In order to maintain genome information accurately and relevantly, original genome annotations need to be updated and evaluated regularly. Manual reannotation of genomes is important as it can significantly reduce the propagation of errors and consequently diminishes the time spent on mistaken research. For this reason, after five years from the initial submission of the Entamoeba histolytica draft genome publication, we have re-examined the original 23 Mb assembly and the annotation of the predicted genes.
The evaluation of the genomic sequence led to the identification of more than one hundred artifactual tandem duplications that were eliminated by re-assembling the genome. The reannotation was done using a combination of manual and automated genome analysis. The new 20 Mb assembly contains 1,496 scaffolds and 8,201 predicted genes, of which 60% are identical to the initial annotation and the remaining 40% underwent structural changes. Functional classification of 60% of the genes was modified based on recent sequence comparisons and new experimental data. We have assigned putative function to 3,788 proteins (46% of the predicted proteome) based on the annotation of predicted gene families, and have identified 58 protein families of five or more members that share no homology with known proteins and thus could be entamoeba specific. Genome analysis also revealed new features such as the presence of segmental duplications of up to 16 kb flanked by inverted repeats, and the tight association of some gene families with transposable elements.
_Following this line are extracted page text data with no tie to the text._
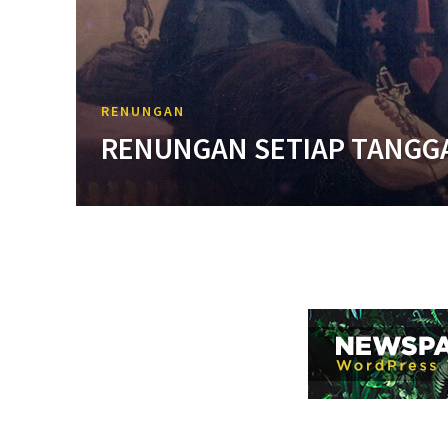
RENUNGAN
RENUNGAN SETIAP TANGGA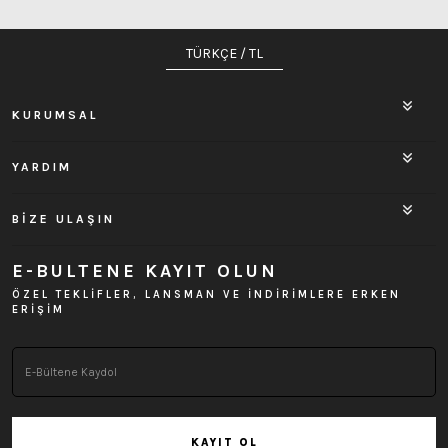
TÜRKÇE / TL
KURUMSAL
YARDIM
BİZE ULAŞIN
E-BULTENE KAYIT OLUN
ÖZEL TEKLİFLER, LANSMAN VE İNDİRİMLERE ERKEN
ERİŞİM
KAYIT OL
Entamoeba histolytica is an anaerobic parasitic protozoan that causes amoebic dysentery. The parasites colonize the large intestine, but under some circumstances may invade the intestinal mucosa, enter the bloodstream and lead to the formation of abscesses such amoebic liver abscesses. The draft genome of E. histolytica, published in 2005, provided the scientific community with the first comprehensive view of the gene set for this parasite and important tools for elucidating the genetic basis of Entamoeba pathogenicity. Because complete genetic knowledge is critical for drug discovery and potential vaccine development for amoebiases, we have re-examined the original draft genome for E. histolytica. We have corrected the sequence assembly, improved the gene predictions and refreshed the functional gene assignments. As a result, this effort has led to a more accurate gene annotation, and the discovery of novel features, such as the presence of genome segmental duplications and the close association of some gene families with transposable elements. We believe that continuing efforts to improve genomic data will undoubtedly help to identify and characterize potential targets for amoebiasis control, as well as to contribute to a better understanding of genome evolution and pathogenesis for this parasite.